Exercise:
Gather each line of the records where "médicos" appears.

(Extracted records)
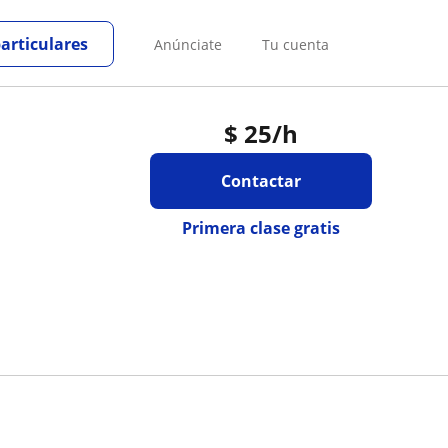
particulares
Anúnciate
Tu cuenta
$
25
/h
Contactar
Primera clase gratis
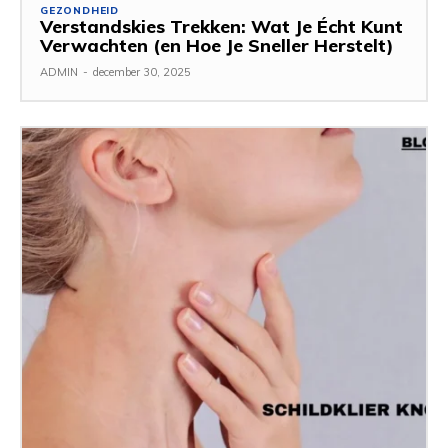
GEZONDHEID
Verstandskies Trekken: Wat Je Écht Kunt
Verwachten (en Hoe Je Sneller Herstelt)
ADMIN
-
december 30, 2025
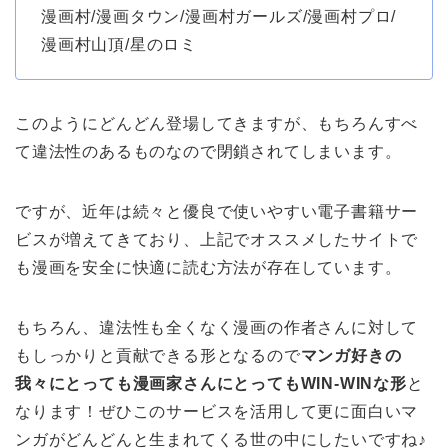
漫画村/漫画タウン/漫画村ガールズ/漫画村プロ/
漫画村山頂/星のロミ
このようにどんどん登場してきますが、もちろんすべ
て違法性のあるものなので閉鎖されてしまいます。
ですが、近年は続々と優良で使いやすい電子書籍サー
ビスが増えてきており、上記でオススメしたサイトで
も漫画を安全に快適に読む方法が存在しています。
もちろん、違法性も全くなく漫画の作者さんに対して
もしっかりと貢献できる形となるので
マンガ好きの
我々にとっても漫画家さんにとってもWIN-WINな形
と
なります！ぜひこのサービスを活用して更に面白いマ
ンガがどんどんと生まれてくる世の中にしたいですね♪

==

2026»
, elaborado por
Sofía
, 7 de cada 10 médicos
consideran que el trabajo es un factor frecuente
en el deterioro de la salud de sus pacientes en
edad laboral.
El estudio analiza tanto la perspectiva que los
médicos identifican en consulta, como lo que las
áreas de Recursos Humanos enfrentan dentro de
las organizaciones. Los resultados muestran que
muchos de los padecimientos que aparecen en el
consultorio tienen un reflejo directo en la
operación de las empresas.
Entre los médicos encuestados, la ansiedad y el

Result of this exercise:
, 7 de cada 10 médicos
médicos identifican en consulta, como lo que las
Entre los médicos encuestados, la ansiedad y el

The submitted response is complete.